最後の「梵鐘」は本シリーズの主人公である興津重兵衛が登場するが、主題は重兵衛の住む白金村にまつわる話である。
河上惣三郎、善吉と鳴瀬左馬助というのは、前作でも主要な登場人物として物語の中で活躍するが、紋兵衛はこのシリーズの中で今後どのようなポジションになるのかが興味深い。次作以降に期待だ。

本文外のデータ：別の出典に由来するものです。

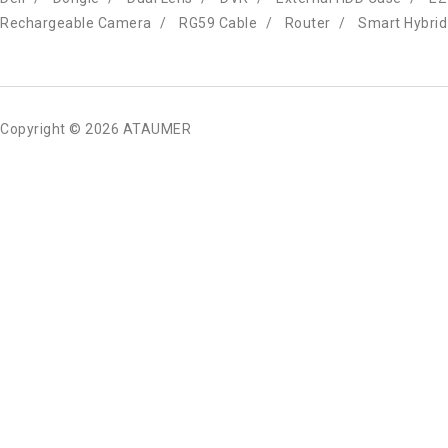
Rechargeable Camera
RG59 Cable
Router
Smart Hybrid
Copyright © 2026 ATAUMER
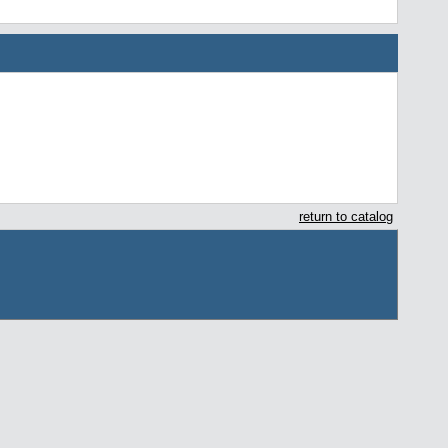
return to catalog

本作で左馬助から「おっさん」呼ばわりをされている河上惣三郎三十四歳。その河上惣三郎だが、前作でもかなり可笑しかったのが善吉とのやり取りが今回も楽しめる。
例えば…
『「親父の形見なら俺にもあるぞ。これだ」
河上は着物の前をはだけ、腰に差している十手を見せた。
「これは昔、親父が愛用していたやつだ」
「ちょっと旦那、ご隠居はご存命ですよ。どころか、今でも同心に戻れそうなくらい壮健でらっしゃるじゃないですか」
「あれ、そうだったっけな」
「いいつけますよ」
河上はくるりと振り返った。
「善吉、本気じゃねえよな」
「怖いんですか」
「ふん、あんな親父なんざ……頼む、やめてくれ」』
この河上惣三郎が怖がっている親父こと河上惣左衛門は有能な同心で「鬼の惣左」と呼ばれていた。
最後の「梵鐘」にちらりと登場する。
「梵鐘」は、話の筋が掴みにくい。
というのは、過去の話と現在の話がない交ぜになって語られるからである。この過去の話と現在の話が同時に語られているということに気が付くのは、「梵鐘」の後半になってからである。

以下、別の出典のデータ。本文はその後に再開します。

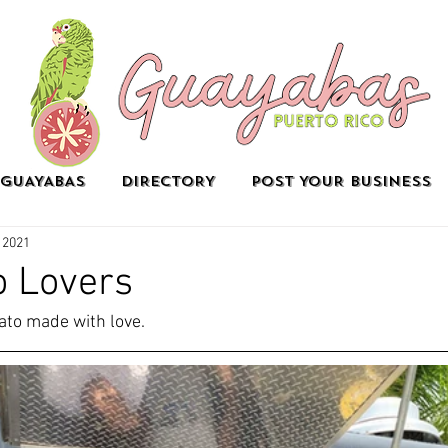
GUAYABAS
DIRECTORY
POST YOUR BUSINESS
 2021
o Lovers
to made with love.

そして、題名の「梵鐘」の意味がわかるのは最後になってからである。
さて、このシリーズの表紙を担当しているのは百鬼丸。独特の切り絵で、数々の時代小説の表紙を飾っている。
内容/あらすじ/ネタバレ
捜し屋
捜し屋の紋兵衛は与之助とお妙の夫婦から子どもを捜して欲しいという依頼を受けた。報酬は前金で金二分、それに一日につき一朱を労銀としてもらうことにしている。
捜す子どもの名はお直で五歳。三日前に起きた火事の際に行方がわからなくなっている。
紋兵衛は家に住み込んでいる絵師の鷹造に似顔絵を描かせた。鷹造は月代も髭もろくに剃らず、源氏車模様という女が着るような派手は小袖を身につけ、その小袖は寵臣の鷹造には短く、毛深い脛が丸出しといういでたちだ。
その鷹造が描いた似顔絵はお直にそっくりだと二人はいった。
紋兵衛は火元の町に向かった。火元は両替屋の早島屋といい、家族、奉公人の全員が死んだという。不思議なことに、早島屋には十人しか人がいないはずなのに、十二人分の死体が見つかっている。しかも、早島屋は押し込みにやられ、そのあとに火をつけられているようだ。
紋兵衛が聞き込みをしていると、火事の最中に逃げる家族を遮り、子どもの顔をまじまじと見る夫婦の話が出てきた。その夫婦は火事のたびにそのようなことをしているらしい。なぜそのようなことをするのか…
鷹造は以前に料理屋に奉公していたことがあった。十三年ばかり奉公したが、自分に絵の才能があることを知り、店を辞めた。だが、食い詰めてしまい、そこを紋兵衛に拾われたのだ。二十六の時のことであり、それから居続け、今は二十九になっている。一方で紋兵衛も以前は別の商売をしていた…。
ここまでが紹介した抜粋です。